We in the computer security community are not the only ones continually seeking to improve our performance. As antiphishing technologies get better, attackers adapt their tactics. Phishing messages are now being sent via instant messenger and mobile phone text messaging. Phishers are using online games such as World of Warcraft and messaging features of social-networking sites such as MySpace and Facebook to lure their victims. Another type of phishing attack involves setting up Wi-Fi access points in public places and spoofing (imitating) the log-in pages of legitimate Wi-Fi vendors. These attacks are used to steal victims’ passwords as well as to infect their computers with malware.

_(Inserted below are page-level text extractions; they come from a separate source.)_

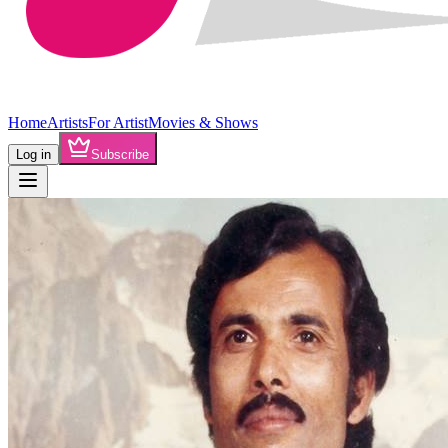
Home
Artists
For Artist
Movies & Shows
Log in
Subscribe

Organized gangs of phishers leverage thousands of compromised computers as launch
points for their attacks. For instance, a group believed to be based in eastern Europe and known as the “Rock Phish gang” uses compromised computers to relay messages to phishing sites. It can thus send phishing messages that appear to originate from those computers, masking the Web address of the actual phishing site and making it difficult for law enforcement to find the real source of the attack.

Another evasive tactic this gang uses is a system that security experts have dubbed “fastflux,” in which the phishers manipulate Internet domain name servers to continuously change the numerical addresses corresponding with phishing domain names.

Phishing is only lucrative, of course, if phishers have a way of converting stolen credit-card
numbers and other credentials into cash. Thus, phishers often recruit “mules” by advertising for people to fi ll work-from-home jobs or by befriending Internet users and convincing them that the phishers need their help. Mules are often unsuspecting victims themselves, who may believe they have been employed to perform a legitimate job. Yet a mule’s real job is to transfer stolen money and to be the person who gets caught if law enforcement catches on.

By constantly improving phishing detection software and educating users about new types of phishing attacks as they are discovered, the number of phishing victims can be reduced. Coordinating international law-enforcement efforts and finding ways to make phishing less lucrative will also help. Still, phishing remains an arms race that will be hard to eliminate completely without stopping it at the source, so consumers need every form of protection they can get.